= What this task involves =
In the data below, locate each line with the word "Videography" and list it.

--- Extracted material ---

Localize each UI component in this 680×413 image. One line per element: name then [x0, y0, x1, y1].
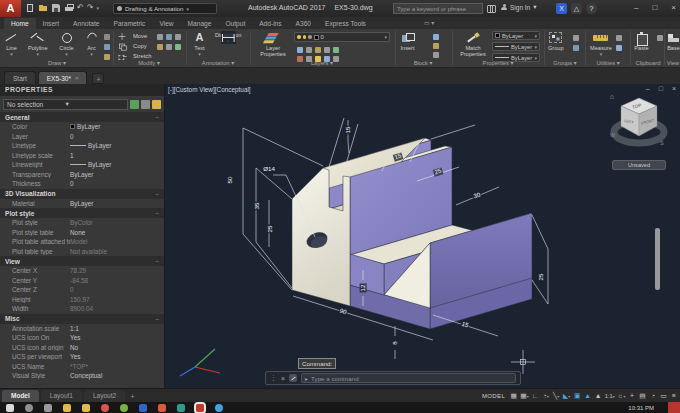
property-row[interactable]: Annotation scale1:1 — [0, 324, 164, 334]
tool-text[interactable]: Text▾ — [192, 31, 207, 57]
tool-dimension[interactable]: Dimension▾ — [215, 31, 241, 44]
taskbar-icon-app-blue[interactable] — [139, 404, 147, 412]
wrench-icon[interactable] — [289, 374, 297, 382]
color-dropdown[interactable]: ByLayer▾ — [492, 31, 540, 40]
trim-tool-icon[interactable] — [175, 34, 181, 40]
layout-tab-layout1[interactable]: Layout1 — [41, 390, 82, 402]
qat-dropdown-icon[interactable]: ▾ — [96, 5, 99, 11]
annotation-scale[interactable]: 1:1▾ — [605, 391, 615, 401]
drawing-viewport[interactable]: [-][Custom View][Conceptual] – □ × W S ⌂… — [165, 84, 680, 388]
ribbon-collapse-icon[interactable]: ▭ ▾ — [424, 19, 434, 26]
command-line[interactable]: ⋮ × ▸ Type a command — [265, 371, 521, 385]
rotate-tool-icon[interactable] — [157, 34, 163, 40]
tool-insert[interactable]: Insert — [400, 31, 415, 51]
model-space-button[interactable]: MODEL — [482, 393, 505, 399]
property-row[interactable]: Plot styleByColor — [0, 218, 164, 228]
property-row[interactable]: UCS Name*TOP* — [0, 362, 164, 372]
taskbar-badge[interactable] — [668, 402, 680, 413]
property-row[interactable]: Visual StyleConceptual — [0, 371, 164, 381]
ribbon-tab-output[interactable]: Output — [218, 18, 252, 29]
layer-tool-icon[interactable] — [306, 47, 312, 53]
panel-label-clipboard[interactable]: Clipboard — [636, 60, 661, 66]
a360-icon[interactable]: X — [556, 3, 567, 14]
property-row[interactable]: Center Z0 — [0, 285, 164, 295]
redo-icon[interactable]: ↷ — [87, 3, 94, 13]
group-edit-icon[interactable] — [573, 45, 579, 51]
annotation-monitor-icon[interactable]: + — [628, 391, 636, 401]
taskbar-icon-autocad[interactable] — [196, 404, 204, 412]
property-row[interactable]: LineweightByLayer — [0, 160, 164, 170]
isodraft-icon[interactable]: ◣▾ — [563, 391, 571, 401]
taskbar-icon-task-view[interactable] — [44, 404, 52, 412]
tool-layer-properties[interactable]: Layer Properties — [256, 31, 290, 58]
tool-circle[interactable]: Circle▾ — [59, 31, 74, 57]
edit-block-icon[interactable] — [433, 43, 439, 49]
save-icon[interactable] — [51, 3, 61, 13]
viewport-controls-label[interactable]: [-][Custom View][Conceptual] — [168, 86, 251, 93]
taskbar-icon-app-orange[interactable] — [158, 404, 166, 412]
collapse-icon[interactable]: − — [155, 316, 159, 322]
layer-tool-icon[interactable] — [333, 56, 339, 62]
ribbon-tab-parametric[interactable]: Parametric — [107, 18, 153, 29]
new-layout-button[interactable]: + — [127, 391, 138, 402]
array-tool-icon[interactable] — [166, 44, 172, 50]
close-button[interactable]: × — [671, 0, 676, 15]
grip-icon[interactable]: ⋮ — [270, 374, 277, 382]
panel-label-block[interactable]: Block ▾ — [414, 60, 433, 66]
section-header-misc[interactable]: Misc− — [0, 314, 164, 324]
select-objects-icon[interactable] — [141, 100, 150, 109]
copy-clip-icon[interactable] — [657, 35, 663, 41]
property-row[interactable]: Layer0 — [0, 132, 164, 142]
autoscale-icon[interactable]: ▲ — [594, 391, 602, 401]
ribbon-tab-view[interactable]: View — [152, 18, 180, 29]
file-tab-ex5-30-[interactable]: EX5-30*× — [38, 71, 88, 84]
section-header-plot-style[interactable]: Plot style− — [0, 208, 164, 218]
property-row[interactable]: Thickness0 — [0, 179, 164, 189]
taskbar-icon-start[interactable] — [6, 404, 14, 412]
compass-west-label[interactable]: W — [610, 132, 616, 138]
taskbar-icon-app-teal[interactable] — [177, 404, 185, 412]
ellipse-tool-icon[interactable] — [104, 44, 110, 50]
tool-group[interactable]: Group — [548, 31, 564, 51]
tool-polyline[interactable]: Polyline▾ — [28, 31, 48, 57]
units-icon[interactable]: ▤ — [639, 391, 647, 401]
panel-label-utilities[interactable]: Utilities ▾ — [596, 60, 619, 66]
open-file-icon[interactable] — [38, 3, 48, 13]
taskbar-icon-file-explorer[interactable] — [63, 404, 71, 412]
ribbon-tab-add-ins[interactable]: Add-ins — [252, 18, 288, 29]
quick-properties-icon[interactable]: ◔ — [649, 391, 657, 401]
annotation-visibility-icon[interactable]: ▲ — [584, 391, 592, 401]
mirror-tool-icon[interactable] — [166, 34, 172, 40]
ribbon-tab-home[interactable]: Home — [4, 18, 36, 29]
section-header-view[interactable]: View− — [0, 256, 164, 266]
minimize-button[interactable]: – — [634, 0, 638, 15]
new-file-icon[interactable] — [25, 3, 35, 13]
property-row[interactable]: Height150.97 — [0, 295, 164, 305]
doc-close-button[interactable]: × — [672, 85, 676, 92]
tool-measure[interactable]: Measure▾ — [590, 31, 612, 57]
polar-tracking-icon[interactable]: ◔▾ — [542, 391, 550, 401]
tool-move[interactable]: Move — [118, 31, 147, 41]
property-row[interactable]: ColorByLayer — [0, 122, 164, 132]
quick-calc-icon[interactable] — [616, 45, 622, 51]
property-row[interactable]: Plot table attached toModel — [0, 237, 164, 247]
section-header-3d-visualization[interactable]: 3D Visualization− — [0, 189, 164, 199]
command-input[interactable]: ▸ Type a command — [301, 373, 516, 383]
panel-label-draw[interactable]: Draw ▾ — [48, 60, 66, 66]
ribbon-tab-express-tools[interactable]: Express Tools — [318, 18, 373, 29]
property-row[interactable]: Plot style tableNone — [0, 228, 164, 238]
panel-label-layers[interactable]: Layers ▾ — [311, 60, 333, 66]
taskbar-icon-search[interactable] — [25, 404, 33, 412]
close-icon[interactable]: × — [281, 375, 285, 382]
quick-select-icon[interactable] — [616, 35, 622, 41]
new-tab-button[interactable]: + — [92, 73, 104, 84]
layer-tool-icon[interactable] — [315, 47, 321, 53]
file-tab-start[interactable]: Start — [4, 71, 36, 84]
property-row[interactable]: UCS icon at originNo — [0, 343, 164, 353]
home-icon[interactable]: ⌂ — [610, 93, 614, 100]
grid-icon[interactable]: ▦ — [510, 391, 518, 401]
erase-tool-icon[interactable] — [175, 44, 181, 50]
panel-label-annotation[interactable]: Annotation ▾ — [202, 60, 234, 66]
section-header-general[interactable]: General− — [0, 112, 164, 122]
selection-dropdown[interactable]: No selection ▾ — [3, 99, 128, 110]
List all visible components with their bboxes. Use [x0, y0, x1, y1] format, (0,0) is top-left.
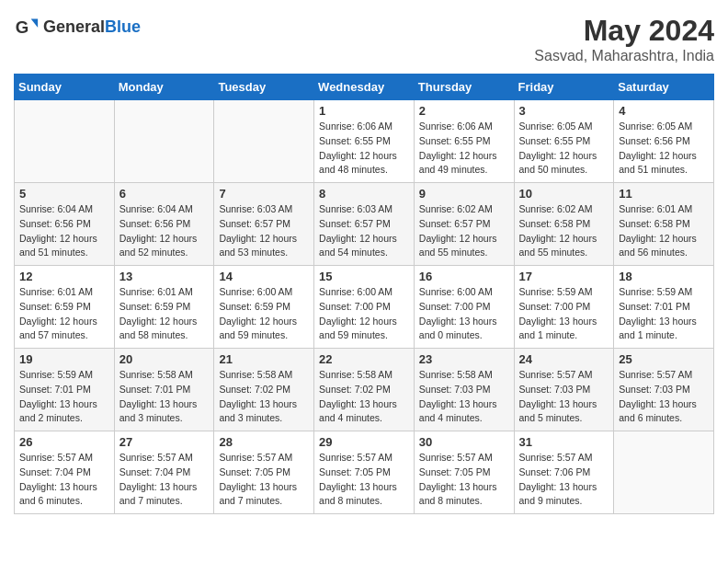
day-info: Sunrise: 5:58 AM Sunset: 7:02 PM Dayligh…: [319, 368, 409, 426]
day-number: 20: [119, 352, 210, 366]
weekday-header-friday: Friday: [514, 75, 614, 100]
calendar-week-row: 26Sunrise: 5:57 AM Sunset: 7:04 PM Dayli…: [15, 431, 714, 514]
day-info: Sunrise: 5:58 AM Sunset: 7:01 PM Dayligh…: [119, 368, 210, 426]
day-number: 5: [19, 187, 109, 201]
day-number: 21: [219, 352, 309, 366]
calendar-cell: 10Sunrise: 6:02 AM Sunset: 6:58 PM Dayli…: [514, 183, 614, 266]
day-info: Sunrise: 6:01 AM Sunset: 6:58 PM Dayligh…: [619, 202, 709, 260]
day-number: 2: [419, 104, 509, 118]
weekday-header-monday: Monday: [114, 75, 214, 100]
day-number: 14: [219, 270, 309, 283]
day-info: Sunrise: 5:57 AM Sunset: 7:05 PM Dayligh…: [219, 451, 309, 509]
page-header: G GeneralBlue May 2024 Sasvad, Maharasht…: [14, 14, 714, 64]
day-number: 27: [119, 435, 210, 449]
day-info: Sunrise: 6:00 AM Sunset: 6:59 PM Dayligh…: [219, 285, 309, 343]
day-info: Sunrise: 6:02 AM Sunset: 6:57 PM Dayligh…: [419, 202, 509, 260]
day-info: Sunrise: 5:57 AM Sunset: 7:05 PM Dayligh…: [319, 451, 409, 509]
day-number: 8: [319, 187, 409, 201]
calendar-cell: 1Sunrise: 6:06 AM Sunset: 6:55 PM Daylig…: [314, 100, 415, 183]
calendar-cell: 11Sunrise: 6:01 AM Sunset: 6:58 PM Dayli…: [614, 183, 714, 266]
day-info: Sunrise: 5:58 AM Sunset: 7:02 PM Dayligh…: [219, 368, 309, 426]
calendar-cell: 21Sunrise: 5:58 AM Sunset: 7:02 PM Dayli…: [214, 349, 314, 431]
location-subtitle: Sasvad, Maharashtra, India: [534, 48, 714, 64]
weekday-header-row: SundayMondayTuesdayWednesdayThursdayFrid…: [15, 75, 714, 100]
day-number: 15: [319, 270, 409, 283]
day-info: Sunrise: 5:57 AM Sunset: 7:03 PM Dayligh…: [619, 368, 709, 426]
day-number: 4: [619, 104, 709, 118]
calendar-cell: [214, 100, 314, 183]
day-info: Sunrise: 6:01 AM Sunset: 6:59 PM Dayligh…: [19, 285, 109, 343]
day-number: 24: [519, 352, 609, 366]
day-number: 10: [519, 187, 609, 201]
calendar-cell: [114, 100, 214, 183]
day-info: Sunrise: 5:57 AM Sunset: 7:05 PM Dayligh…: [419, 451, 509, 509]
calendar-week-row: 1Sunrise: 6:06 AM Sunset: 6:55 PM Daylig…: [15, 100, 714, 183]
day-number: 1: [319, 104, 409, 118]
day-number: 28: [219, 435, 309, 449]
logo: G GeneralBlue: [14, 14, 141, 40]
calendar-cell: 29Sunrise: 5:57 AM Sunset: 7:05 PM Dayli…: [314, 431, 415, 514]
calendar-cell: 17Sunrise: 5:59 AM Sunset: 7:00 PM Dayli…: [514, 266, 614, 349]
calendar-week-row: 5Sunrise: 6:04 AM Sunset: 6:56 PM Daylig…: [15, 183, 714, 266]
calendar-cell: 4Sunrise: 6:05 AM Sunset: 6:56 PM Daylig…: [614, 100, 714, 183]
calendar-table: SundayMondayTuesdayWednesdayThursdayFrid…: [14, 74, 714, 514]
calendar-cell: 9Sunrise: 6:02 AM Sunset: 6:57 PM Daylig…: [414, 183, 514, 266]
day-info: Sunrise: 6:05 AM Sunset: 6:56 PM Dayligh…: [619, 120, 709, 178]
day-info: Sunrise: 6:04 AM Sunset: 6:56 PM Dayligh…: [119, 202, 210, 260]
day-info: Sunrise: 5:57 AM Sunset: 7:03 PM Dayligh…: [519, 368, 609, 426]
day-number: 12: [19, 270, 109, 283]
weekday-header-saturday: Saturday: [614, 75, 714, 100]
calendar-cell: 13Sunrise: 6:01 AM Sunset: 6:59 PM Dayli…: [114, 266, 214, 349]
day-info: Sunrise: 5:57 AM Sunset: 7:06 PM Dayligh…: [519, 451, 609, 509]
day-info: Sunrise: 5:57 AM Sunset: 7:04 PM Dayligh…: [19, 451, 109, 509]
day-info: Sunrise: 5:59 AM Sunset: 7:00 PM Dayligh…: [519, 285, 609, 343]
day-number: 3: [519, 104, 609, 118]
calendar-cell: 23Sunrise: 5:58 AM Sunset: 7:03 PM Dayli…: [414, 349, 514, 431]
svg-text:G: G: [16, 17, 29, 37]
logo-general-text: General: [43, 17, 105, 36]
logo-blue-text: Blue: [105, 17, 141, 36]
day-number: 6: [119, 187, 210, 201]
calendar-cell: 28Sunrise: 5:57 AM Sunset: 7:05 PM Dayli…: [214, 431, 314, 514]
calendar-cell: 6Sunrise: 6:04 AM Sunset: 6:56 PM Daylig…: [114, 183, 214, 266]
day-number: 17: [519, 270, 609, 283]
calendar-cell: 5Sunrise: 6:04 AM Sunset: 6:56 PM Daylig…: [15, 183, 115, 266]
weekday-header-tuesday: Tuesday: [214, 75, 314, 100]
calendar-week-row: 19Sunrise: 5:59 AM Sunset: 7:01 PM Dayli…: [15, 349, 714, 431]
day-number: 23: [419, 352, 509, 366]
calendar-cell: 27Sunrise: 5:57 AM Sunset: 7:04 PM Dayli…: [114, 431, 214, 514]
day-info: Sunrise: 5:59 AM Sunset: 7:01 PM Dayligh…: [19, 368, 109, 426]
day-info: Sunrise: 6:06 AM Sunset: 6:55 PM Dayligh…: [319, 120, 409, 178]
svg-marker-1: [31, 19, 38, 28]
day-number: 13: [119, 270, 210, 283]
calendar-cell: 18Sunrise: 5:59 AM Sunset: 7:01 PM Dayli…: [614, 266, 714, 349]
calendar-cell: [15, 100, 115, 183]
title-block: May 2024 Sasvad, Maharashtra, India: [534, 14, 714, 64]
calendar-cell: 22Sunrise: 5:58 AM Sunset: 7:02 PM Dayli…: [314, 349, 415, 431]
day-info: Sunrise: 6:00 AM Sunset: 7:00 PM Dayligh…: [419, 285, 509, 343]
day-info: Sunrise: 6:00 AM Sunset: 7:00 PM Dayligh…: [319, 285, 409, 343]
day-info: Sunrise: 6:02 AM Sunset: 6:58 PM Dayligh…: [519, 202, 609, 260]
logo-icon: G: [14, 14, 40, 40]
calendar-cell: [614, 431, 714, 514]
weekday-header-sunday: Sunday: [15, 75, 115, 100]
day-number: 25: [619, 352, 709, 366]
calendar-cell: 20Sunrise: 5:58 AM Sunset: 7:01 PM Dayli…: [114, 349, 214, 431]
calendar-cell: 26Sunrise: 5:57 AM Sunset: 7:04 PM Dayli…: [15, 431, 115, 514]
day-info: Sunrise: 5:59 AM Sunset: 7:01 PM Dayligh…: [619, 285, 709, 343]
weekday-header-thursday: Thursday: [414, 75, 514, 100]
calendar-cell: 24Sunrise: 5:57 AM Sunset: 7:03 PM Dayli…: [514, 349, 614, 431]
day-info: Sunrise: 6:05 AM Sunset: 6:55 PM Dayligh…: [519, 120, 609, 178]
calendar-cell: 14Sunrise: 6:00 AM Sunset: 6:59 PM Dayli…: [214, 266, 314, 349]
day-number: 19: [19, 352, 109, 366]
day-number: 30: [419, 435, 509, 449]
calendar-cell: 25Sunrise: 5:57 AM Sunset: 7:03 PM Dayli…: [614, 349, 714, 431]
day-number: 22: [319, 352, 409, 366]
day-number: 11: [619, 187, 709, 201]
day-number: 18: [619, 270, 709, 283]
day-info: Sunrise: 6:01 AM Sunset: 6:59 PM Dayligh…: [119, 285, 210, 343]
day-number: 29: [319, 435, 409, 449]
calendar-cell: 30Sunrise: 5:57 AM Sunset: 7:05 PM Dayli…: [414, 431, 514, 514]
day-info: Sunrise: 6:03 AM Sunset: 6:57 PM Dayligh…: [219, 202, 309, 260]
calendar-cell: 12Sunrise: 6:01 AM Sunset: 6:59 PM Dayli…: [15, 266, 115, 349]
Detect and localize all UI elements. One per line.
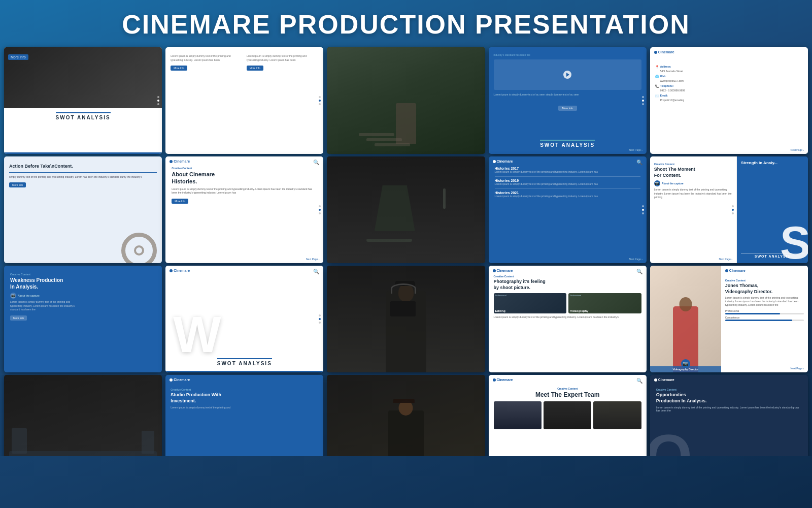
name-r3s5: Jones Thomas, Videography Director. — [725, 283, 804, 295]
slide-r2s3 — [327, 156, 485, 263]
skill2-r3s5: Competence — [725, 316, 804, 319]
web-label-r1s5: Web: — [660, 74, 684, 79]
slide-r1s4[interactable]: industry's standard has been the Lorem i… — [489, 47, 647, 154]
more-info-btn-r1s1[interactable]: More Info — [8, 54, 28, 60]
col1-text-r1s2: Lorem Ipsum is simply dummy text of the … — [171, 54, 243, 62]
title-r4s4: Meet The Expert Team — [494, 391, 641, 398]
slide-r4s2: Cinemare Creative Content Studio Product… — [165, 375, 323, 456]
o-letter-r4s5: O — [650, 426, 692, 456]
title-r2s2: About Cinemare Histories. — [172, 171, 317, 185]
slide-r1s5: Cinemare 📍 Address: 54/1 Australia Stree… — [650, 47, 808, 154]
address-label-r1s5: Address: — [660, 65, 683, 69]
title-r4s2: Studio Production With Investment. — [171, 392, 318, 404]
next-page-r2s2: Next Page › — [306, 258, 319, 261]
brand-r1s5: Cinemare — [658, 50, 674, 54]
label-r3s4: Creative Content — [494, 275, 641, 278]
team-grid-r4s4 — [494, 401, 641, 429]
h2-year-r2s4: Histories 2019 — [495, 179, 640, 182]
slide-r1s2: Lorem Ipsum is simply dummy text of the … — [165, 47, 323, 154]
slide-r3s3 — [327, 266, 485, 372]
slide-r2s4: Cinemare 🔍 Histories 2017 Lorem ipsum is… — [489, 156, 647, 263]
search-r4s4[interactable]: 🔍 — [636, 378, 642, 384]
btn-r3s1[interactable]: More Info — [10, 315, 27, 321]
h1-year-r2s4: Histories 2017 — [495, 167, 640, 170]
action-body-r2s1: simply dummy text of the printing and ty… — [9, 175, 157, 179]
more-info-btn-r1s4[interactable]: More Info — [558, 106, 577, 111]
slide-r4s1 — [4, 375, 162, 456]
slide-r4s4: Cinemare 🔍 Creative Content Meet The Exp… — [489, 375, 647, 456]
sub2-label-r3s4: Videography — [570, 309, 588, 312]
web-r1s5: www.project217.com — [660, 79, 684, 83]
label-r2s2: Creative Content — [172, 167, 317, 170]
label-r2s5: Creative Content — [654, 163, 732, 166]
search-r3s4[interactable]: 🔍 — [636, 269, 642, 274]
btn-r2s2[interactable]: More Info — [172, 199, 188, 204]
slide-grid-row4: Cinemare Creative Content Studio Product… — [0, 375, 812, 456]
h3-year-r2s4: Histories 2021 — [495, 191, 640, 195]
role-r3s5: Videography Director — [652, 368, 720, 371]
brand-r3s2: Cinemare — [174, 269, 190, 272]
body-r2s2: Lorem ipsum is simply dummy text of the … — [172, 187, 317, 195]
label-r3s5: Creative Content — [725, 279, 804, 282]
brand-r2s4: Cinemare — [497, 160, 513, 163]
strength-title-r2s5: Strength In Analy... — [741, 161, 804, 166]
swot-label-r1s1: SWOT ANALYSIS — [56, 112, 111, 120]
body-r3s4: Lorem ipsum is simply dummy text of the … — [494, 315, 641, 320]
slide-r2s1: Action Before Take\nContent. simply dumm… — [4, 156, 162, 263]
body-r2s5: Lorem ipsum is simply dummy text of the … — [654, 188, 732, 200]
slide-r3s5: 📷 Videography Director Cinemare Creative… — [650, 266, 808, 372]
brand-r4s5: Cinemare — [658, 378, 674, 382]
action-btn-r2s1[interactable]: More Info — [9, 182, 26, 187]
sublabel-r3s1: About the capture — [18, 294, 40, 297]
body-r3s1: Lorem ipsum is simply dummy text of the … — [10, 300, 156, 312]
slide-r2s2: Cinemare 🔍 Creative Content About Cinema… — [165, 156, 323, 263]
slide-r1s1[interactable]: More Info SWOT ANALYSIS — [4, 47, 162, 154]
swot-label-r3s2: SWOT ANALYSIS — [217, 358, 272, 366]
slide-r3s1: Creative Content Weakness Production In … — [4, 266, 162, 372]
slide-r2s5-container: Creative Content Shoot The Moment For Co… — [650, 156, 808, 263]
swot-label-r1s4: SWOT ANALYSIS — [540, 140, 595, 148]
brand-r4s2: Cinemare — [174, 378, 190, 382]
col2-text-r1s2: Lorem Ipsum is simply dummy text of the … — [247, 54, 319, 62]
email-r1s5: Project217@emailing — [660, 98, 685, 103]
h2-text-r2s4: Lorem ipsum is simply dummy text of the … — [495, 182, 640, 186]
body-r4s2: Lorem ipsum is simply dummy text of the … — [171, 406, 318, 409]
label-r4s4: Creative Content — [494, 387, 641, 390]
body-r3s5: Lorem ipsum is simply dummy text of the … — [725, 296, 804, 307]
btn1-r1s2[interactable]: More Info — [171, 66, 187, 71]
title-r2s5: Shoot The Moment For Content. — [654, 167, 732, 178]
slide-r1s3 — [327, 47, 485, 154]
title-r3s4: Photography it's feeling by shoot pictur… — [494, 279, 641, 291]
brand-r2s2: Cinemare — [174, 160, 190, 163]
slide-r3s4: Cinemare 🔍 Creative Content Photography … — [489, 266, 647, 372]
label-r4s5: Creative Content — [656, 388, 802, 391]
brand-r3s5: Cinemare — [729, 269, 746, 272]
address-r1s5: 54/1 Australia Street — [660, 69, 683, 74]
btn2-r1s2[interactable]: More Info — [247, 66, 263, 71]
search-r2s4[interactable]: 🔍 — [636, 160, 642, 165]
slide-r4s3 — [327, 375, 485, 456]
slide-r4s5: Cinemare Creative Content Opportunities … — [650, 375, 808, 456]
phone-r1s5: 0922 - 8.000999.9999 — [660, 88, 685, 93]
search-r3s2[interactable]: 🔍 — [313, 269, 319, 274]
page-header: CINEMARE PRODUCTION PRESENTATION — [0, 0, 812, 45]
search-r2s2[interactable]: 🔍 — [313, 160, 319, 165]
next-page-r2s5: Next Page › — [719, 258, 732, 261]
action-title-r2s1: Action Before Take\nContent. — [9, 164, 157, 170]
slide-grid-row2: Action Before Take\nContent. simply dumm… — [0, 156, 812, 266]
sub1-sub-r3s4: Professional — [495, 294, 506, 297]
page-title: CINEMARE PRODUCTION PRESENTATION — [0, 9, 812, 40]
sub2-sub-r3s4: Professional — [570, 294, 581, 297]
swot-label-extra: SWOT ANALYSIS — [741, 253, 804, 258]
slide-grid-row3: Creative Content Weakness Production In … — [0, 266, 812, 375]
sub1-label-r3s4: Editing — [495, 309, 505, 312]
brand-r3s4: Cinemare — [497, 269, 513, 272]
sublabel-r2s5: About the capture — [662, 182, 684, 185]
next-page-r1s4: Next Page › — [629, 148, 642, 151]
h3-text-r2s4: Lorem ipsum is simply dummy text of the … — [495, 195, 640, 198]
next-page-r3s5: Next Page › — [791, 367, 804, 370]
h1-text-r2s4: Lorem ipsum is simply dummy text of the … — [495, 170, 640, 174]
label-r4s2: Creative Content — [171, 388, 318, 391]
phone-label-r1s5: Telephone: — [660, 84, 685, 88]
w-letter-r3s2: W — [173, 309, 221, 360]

---

= Answer below =
name-r3s5: Jones Thomas, Videography Director. — [725, 283, 804, 295]
sub2-label-r3s4: Videography — [570, 309, 588, 312]
role-r3s5: Videography Director — [652, 368, 720, 371]
slide-r3s5: 📷 Videography Director Cinemare Creative… — [650, 266, 808, 372]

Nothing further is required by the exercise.